Proofs of determinants of block matrices

Question

I know that there are three important results when taking the Determinants of Block matrices

$$\begin{align}\det \begin{bmatrix} A & B \\ 0 & D \end{bmatrix} &= \det(A) \cdot \det(D) \ \ \ \ & (1) \\ \\ \det \begin{bmatrix} A & B \\ C & D \end{bmatrix} &\neq AD - CB & (2) \\ \\ \det \begin{bmatrix} A & B \\ C & D \end{bmatrix} &= \det \begin{bmatrix} A & B \\ 0 & D - CA^{-1}B \end{bmatrix} \\ \\ &= \underbrace{\det(A)\cdot \det\left(D-CA^{-1}B\right)}_\text{if $A^{-1}$ exists} \\ \\ &= \underbrace{\det\left(AD-CB\right)}_\text{if $AC=CA$} & (3) \end{align}$$

Now I understand in result $(3)$, that all that row operations are being performed to bring it into the form we see in $(1)$, but I can't seem to convince myself that result $(1)$ is true in the first place.

Furthermore in result $(3)$, I understand that, $\det(A)\cdot \det\left(D-CA^{-1}B\right) = \det\left(A(D-CA^{-1}B)\right)= \det(AD-CB)$, via the product rule for determinants I also understand that we need $A^{-1}$ to exist, for the initial row operation to reduce the matrix into an upper triangular form $U$, and I understand that we require $AC = CA$, to allow commutativity when we multiply $ACA^{-1}B$ to reduce it to $CB$.

Can someone provide proofs for results $(1)$ and $(2)$, as I can't seem to find proofs for them in any of the textbooks I have at my disposal

Answer 1

To prove $(1)$, it suffices to note that $$ \pmatrix{A &B\\0&D} = \pmatrix{A & 0\\0 & D} \pmatrix{I&A^{-1}B\\0 & I} $$ From here, it suffices to note that the second matrix is upper-triangular, and to compute the determinant of the first matrix.
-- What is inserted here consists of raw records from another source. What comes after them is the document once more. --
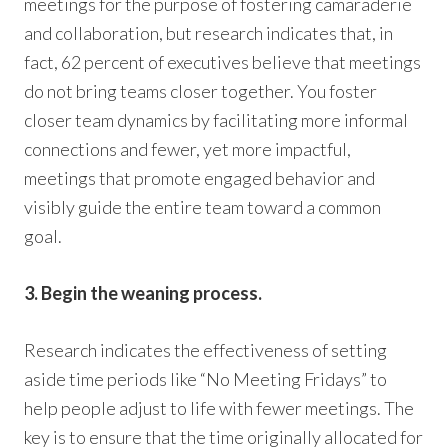
meetings for the purpose of fostering camaraderie
and collaboration, but research indicates that, in
fact, 62 percent of executives believe that meetings
do not bring teams closer together. You foster
closer team dynamics by facilitating more informal
connections and fewer, yet more impactful,
meetings that promote engaged behavior and
visibly guide the entire team toward a common
goal.
3. Begin the weaning process.
Research indicates the effectiveness of setting
aside time periods like “No Meeting Fridays” to
help people adjust to life with fewer meetings. The
key is to ensure that the time originally allocated for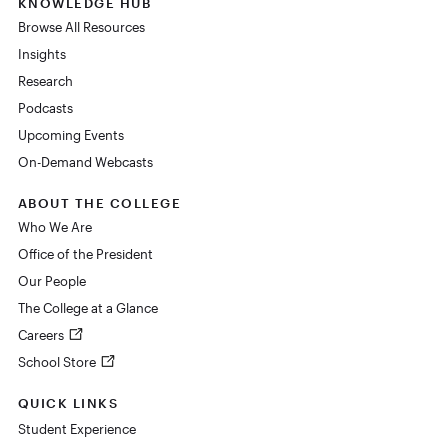
KNOWLEDGE HUB
Browse All Resources
Insights
Research
Podcasts
Upcoming Events
On-Demand Webcasts
ABOUT THE COLLEGE
Who We Are
Office of the President
Our People
The College at a Glance
Careers
School Store
QUICK LINKS
Student Experience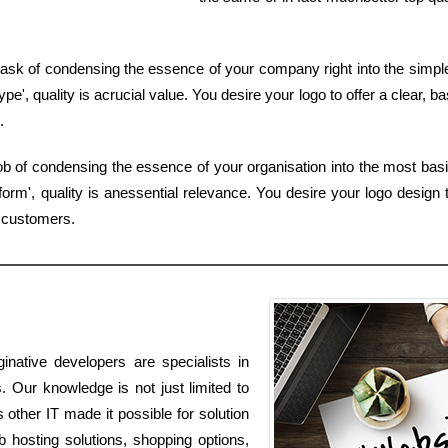
ask of condensing the essence of your company right into the simples
e', quality is acrucial value. You desire your logo to offer a clear, b
.
job of condensing the essence of your organisation into the most ba
rm', quality is anessential relevance. You desire your logo design 
y customers.
inative developers are specialists in
s. Our knowledge is not just limited to
s other IT made it possible for solution
 hosting solutions, shopping options,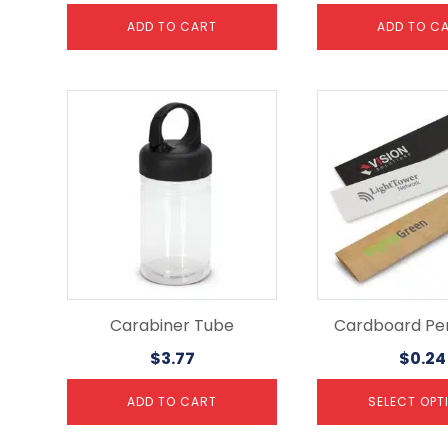
ADD TO CART
ADD TO C
This
product
has
multiple
variants.
The
options
may
be
chosen
on
the
Carabiner Tube
Cardboard Pe
product
$
3.77
$
0.24
page
ADD TO CART
SELECT OPT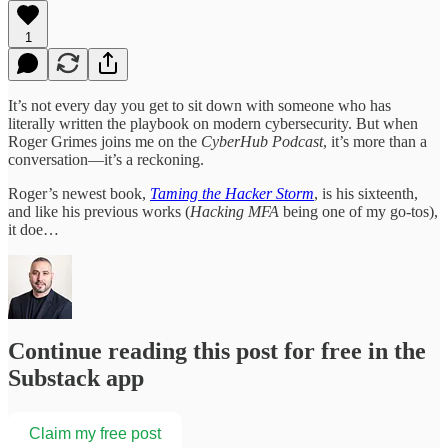
1
It’s not every day you get to sit down with someone who has
literally written the playbook on modern cybersecurity. But when
Roger Grimes joins me on the
CyberHub Podcast
, it’s more than a
conversation—it’s a reckoning.
Roger’s newest book,
Taming the Hacker Storm
, is his sixteenth,
and like his previous works (
Hacking MFA
being one of my go-tos),
it doe…
Continue reading this post for free in the
Substack app
Claim my free post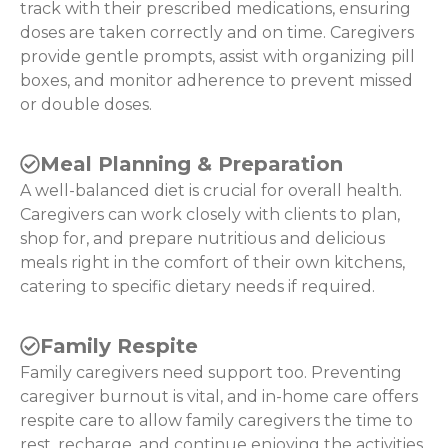
track with their prescribed medications, ensuring
doses are taken correctly and on time. Caregivers
provide gentle prompts, assist with organizing pill
boxes, and monitor adherence to prevent missed
or double doses.
Meal Planning & Preparation
A well-balanced diet is crucial for overall health.
Caregivers can work closely with clients to plan,
shop for, and prepare nutritious and delicious
meals right in the comfort of their own kitchens,
catering to specific dietary needs if required.
Family Respite
Family caregivers need support too. Preventing
caregiver burnout is vital, and in-home care offers
respite care to allow family caregivers the time to
rest, recharge, and continue enjoying the activities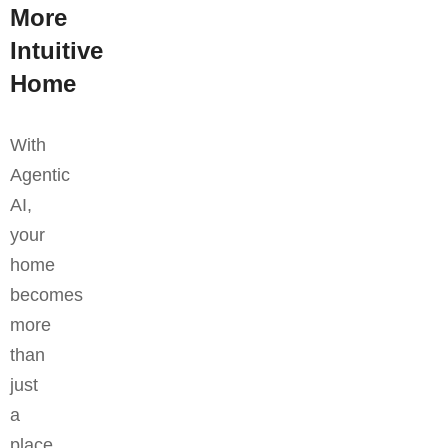
More
Intuitive
Home
With
Agentic
AI,
your
home
becomes
more
than
just
a
place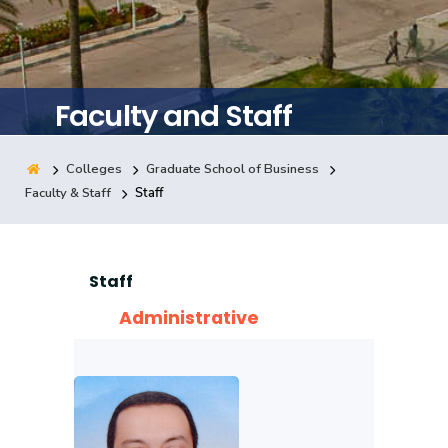
Consultancy
Faculty and Staff
Quick Links
Colleges
Campuses
Life @ AASTMT
Centers
Institutes
Complexes
Deaneries
Colleges
Graduate School of Business
Faculty & Staff
Staff
Our Latest
Contact Us
Sitemap
Staff
Administrative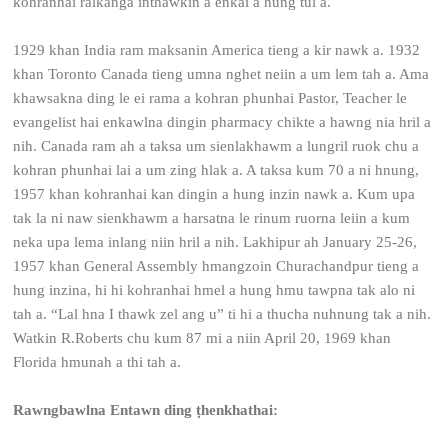
kohranhai ralkanga inthawkin a enkai a hung tul a.
1929 khan India ram maksanin America tieng a kir nawk a. 1932
khan Toronto Canada tieng umna nghet neiin a um lem tah a. Ama
khawsakna ding le ei rama a kohran phunhai Pastor, Teacher le
evangelist hai enkawlna dingin pharmacy chikte a hawng nia hril a
nih. Canada ram ah a taksa um sienlakhawm a lungril ruok chu a
kohran phunhai lai a um zing hlak a. A taksa kum 70 a ni hnung,
1957 khan kohranhai kan dingin a hung inzin nawk a. Kum upa
tak la ni naw sienkhawm a harsatna le rinum ruorna leiin a kum
neka upa lema inlang niin hril a nih. Lakhipur ah January 25-26,
1957 khan General Assembly hmangzoin Churachandpur tieng a
hung inzina, hi hi kohranhai hmel a hung hmu tawpna tak alo ni
tah a. “Lal hna I thawk zel ang u” ti hi a thucha nuhnung tak a nih.
Watkin R.Roberts chu kum 87 mi a niin April 20, 1969 khan
Florida hmunah a thi tah a.
Rawngbawlna Entawn ding ṭhenkhathai: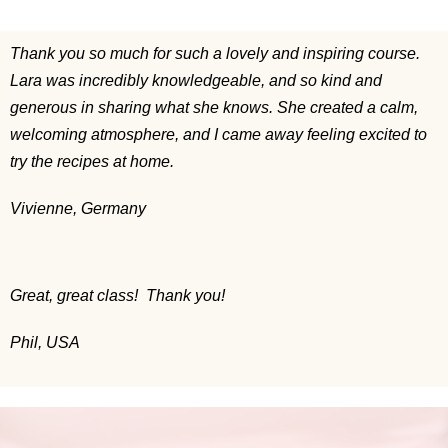
Thank you so much for such a lovely and inspiring course.
Lara was incredibly knowledgeable, and so kind and
generous in sharing what she knows. She created a calm,
welcoming atmosphere, and I came away feeling excited to
try the recipes at home.
Vivienne, Germany
Great, great class! Thank you!
Phil, USA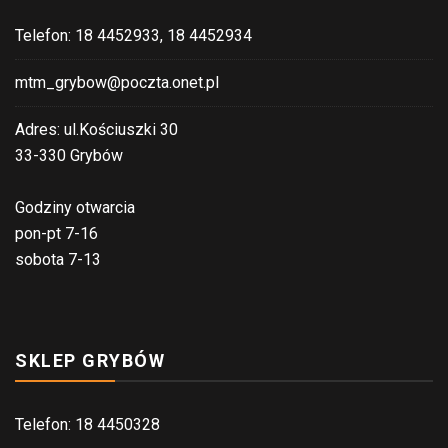
Telefon: 18 4452933, 18 4452934
mtm_grybow@poczta.onet.pl
Adres: ul.Kościuszki 30
33-330 Grybów
Godziny otwarcia
pon-pt 7-16
sobota 7-13
SKLEP GRYBÓW
Telefon: 18 4450328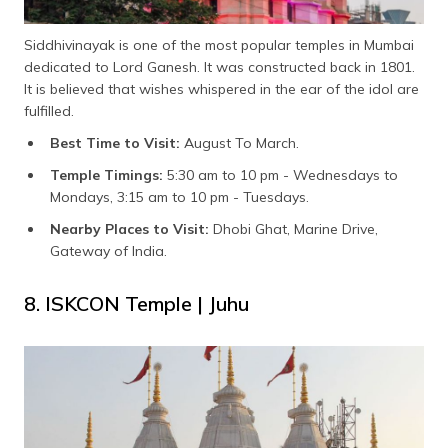
Siddhivinayak is one of the most popular temples in Mumbai
dedicated to Lord Ganesh. It was constructed back in 1801.
It is believed that wishes whispered in the ear of the idol are
fulfilled.
Best Time to Visit:
August To March.
Temple Timings:
5:30 am to 10 pm - Wednesdays to
Mondays, 3:15 am to 10 pm - Tuesdays.
Nearby Places to Visit:
Dhobi Ghat, Marine Drive,
Gateway of India.
8. ISKCON Temple | Juhu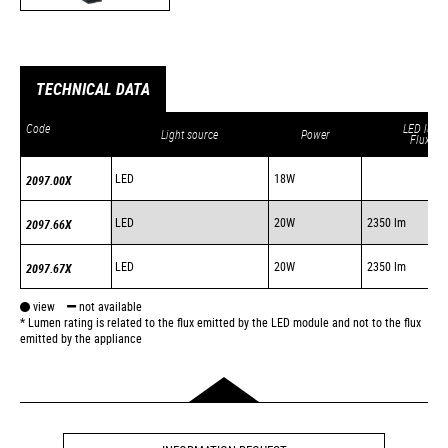
TECHNICAL DATA
Code
LED lum.
Light source
Power
Flux *
LED
18W
2097.00X
LED
20W
2350 lm
2097.66X
LED
20W
2350 lm
2097.67X
view
not available
* Lumen rating is related to the flux emitted by the LED module and not to the flux
emitted by the appliance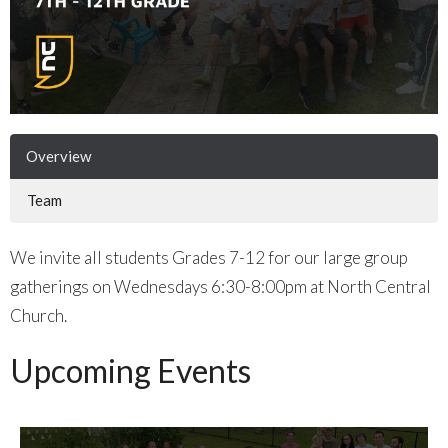
Overview
Team
We invite all students Grades 7-12 for our large group
gatherings on Wednesdays 6:30-8:00pm at North Central
Church.
Upcoming Events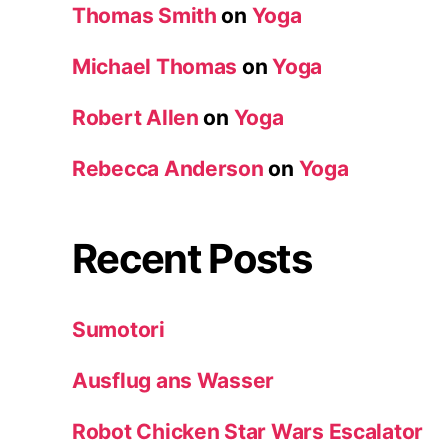
Thomas Smith
on
Yoga
Michael Thomas
on
Yoga
Robert Allen
on
Yoga
Rebecca Anderson
on
Yoga
Recent Posts
Sumotori
Ausflug ans Wasser
Robot Chicken Star Wars Escalator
It is easy to see that the determinant of the first matrix should be $\det(A)\det(D)$ if we use the Leibniz expansion.

Alternatively, the determinant of the first matrix can be further decomposed into $$ \det \left[\pmatrix{A & 0\\0 & I}\pmatrix{I & 0\\0 & D} \right] = \det \pmatrix{A & 0\\0 & I} \det \pmatrix{I & 0\\0 & D}. $$

For an example where $(2)$ fails to hold, consider the matrix $$ \pmatrix{ 0&1&0&0\\ 0&0&1&0\\ 0&0&0&1\\ 1&0&0&0 } = \pmatrix{B&B^T\\B^T&B} $$ For an example where the diagonal blocks are invertible, add $I$ to the whole matrix.

Answer 2

Suppose block $A$ has dimension $r$, block $D$ has dimension $s$. Use the definition of the determinant $\lvert c_{i,j}\rvert,\enspace {1\le i,j\le r+s}$: $$\begin{vmatrix} A&C\\0& D\end{vmatrix} =\sum_{\sigma \in \mathfrak S_{r+s}}\prod_{1\le j\le r+s}(-1)^{\text{sgn}\, \sigma}c_{\sigma(j),j}.$$ Now the non-zero terms are those such that, if $1\le j\le r$, $\;1\le \sigma(j)\le r$. Similarly, if $r+1\le j\le r+s$, $\;r+1\le \sigma(j)\le r+s$. So the non-zero terms are those for which the permutation $\sigma\in \mathfrak S_{r+s}$ is the concatenation of a permutation of $\mathfrak S_r$ and a permutation in $\mathfrak S_s$, and clearly the signature of $\sigma$ is the product of the signatures of its factors.

The formula for the first formula for the determinant follows by distributivity.

Answer 3

Proof of the 3rd identity.

It is a consequence of the following "block diagonalization" identity:

$$\pmatrix{ A&B\\ C&D }=\pmatrix{ I&0\\ CA^{-1}&I }\pmatrix{ A&0\\ 0&S }\pmatrix{ I&A^{-1}B\\ 0&I } \ \ \text{with} \ \ S:=D-CA^{-1}B$$

(S = "Schur's complement" (https://en.wikipedia.org/wiki/Schur_complement)),

Then, it suffices to take determinants on both sides.

Remark : For many matrix formulas, take a look at the amazing compendium : "Matrix Mathematics: Theory, Facts, and Formulas" Second Edition by Dennis S. Bernstein (Princeton University Press, 2009).